Matterhorn North Face — Schmid Route

·Mountaineering
Matterhorn North Face — Schmid Route

We drove from Martigny to Zermatt, took a cable car to Furi, then hiked two hours to the Hornlihutte. Found the winter room unexpectedly open — a welcome surprise as we weren't sure we'd have shelter. Three Italian climbers were already there, also planning to attempt the north face the following morning.

An early brew at 2:30 AM and we were off by 2:45. The glacier approach went smoothly and we were moving quickly, following tracks in the moonlight toward the start of the mixed ground around 7:00 AM as dawn broke.

That's when it hit me. Around 4,000 metres I walked straight into a wall of nausea and cold. The kind of altitude sickness that makes every step feel like wading through concrete. You push through it because you're already committed and the summit is closer than the hut.

The route above threw everything at us. Water ice pitches, a precarious traverse pitch that needed careful footwork, then easier snow ramps leading toward the summit ridge.

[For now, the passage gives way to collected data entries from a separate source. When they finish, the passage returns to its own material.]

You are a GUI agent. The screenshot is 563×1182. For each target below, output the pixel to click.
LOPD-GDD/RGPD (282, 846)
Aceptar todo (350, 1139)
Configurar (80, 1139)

Multiple tracks crossed the face making route-finding tricky in places — you'd follow one line only to realise it petered out and you needed to traverse across to pick up another.

Climbing the Matterhorn north face

We reached the summit around 2:00 PM. The final 300 metres of ridge scrambling took about an hour, picking our way along the iconic profile that's probably the most recognisable mountain shape in the world. Views across to Monte Rosa and the Pennine Alps. A moment to take it in, then straight into the descent.

Conditions turned severe almost immediately. Approximately -20C with 60 km/h winds battering the Hornli ridge. The rope was going horizontal in the gusts, which makes handling it properly almost impossible. Every exposed section became a battle against the wind rather than the terrain.

We reached Solvay Hut by 6:30 PM — the emergency shelter partway down the Hornli ridge. Decided to stop there rather than push on in those conditions. Inside, we learned the Italian team hadn't made it down. They'd been forced to bivouac on the summit overnight in those temperatures and winds. We heard later they all got down safely the next day, thankfully.

I had to reschedule a teaching lesson to get down the next morning, which felt absurd given what we'd just done. A superb route on one of the great alpine north faces. Grateful to Morgan for solid climbing throughout, and to my family for their patience with these pursuits.